Records drawn from a dataset
== Segment start ==
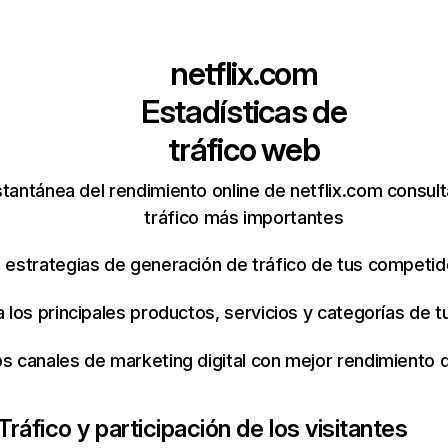
netflix.com
Estadísticas de
tráfico web
tantánea del rendimiento online de netflix.com consul
tráfico más importantes
s estrategias de generación de tráfico de tus competi
ca los principales productos, servicios y categorías de
os canales de marketing digital con mejor rendimiento
Tráfico y participación de los visitantes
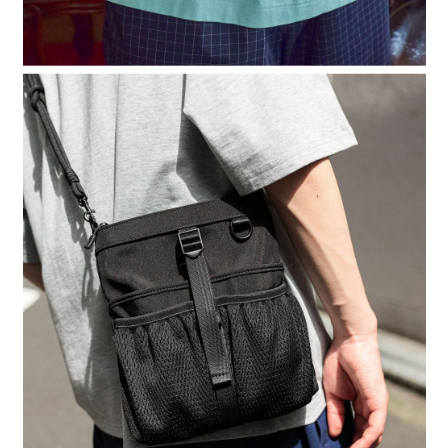
時審查核予不同之上限額度；若仍有額度不足之情形，本公司將視審查結果
請求用戶進行身份認證。
５．嚴禁一人註冊多個帳號或使用他人資訊註冊。若發現惡意使用之情形，
恩沛科技股份有限公司將有權停止該用戶之使用額度並採取法律行動。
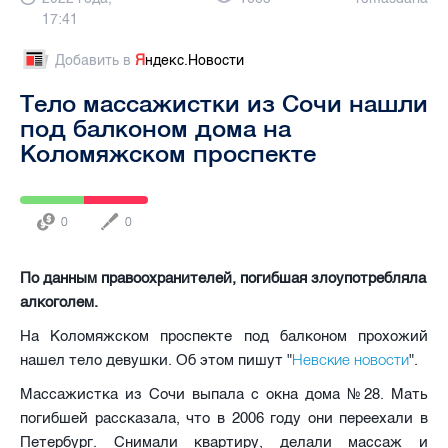
17:41
Добавить в
Я
ндекс.Новости
Тело массажистки из Сочи нашли
под балконом дома на
Коломяжском проспекте
0
0
По данным правоохранителей, погибшая злоупотребляла
алкоголем.
На Коломяжском проспекте под балконом прохожий
Невские новости
нашел тело девушки. Об этом пишут "
".
Массажистка из Сочи выпала с окна дома №28. Мать
погибшей рассказала, что в 2006 году они переехали в
Петербург. Снимали квартиру, делали массаж и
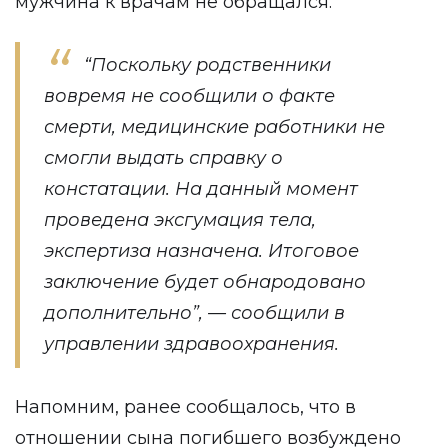
мужчина к врачам не обращался.
“Поскольку родственники
вовремя не сообщили о факте
смерти, медицинские работники не
смогли выдать справку о
констатации. На данный момент
проведена эксгумация тела,
экспертиза назначена. Итоговое
заключение будет обнародовано
дополнительно”, — сообщили в
управлении здравоохранения.
Напомним, ранее
сообщалось
, что в
отношении сына погибшего возбуждено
== Segment end ==
-- Problem to solve --
From the records above, copy every line that holds the word "балконом".

-- Finished exercise --
под балконом дома на
На Коломяжском проспекте под балконом прохожий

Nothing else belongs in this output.